05:20:54 <psygnisfive> indeed!
05:21:08 <lament> which is not surprising at all
05:21:10 <psygnisfive> for some classes of functions they are but in general no. which is interesting :)
05:21:42 <psygnisfive> not surprising, but it's got obvious implications for inductivism
05:21:45 <bsmntbombdood> why did you bring this up?
05:21:47 <psygnisfive> not that inductivism makes sense anyway, but
05:21:52 <psygnisfive> bsmntbombdood: why not?
05:21:56 <psygnisfive> dis are esoteric
05:22:23 <lament> i think a more interesting fact is that countably many values is enough to describe a large class of useful functions
05:25:40 <psygnisfive> indeed indeed
05:27:48 <lament> (f(x) = 1 for x in [0,1]. What's f(42)?)
05:29:33 <lament> (for that matter, f(x) = 1 for all x not equal to 42. What's f(42)?)
05:30:01 <psygnisfive> f(42) =--- Error -21456: Your planet has been demolished by a vogon construction fleet.

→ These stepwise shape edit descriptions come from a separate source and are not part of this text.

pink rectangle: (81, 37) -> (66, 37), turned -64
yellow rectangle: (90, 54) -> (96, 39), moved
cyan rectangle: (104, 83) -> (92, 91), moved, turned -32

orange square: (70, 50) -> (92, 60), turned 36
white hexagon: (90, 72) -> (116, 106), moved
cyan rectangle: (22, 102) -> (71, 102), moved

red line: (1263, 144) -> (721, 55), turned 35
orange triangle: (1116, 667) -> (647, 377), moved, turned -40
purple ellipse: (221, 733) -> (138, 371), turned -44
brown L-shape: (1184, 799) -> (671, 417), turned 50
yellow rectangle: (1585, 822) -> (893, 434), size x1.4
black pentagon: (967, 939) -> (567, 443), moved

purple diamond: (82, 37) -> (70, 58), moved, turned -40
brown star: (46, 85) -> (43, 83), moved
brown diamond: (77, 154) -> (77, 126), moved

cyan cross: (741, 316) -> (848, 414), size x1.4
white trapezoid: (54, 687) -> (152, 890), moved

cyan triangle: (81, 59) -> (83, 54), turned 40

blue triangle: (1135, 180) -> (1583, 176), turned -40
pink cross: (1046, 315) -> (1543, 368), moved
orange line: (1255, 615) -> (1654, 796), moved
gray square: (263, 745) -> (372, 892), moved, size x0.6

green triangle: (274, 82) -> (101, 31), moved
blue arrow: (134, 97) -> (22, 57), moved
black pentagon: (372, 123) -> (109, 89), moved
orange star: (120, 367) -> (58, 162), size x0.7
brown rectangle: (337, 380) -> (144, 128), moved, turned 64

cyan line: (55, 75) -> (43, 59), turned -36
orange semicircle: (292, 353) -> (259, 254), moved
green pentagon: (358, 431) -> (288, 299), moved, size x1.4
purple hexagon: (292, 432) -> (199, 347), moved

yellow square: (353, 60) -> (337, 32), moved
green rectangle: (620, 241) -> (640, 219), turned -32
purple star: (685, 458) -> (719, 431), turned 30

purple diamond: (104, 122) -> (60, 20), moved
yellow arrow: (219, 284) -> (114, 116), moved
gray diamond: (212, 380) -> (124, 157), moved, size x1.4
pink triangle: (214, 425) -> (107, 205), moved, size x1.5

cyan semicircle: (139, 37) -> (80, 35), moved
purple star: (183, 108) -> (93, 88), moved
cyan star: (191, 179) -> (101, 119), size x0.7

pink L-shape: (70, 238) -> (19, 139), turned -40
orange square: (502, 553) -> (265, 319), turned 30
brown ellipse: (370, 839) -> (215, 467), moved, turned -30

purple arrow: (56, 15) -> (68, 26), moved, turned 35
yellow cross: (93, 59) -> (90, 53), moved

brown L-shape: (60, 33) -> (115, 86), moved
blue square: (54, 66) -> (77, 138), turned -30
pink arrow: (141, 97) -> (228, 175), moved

05:31:05 <lament> f(1) = 0, f(1) = 1, f(1) = 2, f(1) = 3, f(1) = 4
05:31:09 <lament> what is f(1) = ?
05:31:25 <psygnisfive> also, i can divide polynomials while sleep-deprived, out of practice, and intoxicated.
05:31:30 <psygnisfive> i wonder if i have some russian blood in me.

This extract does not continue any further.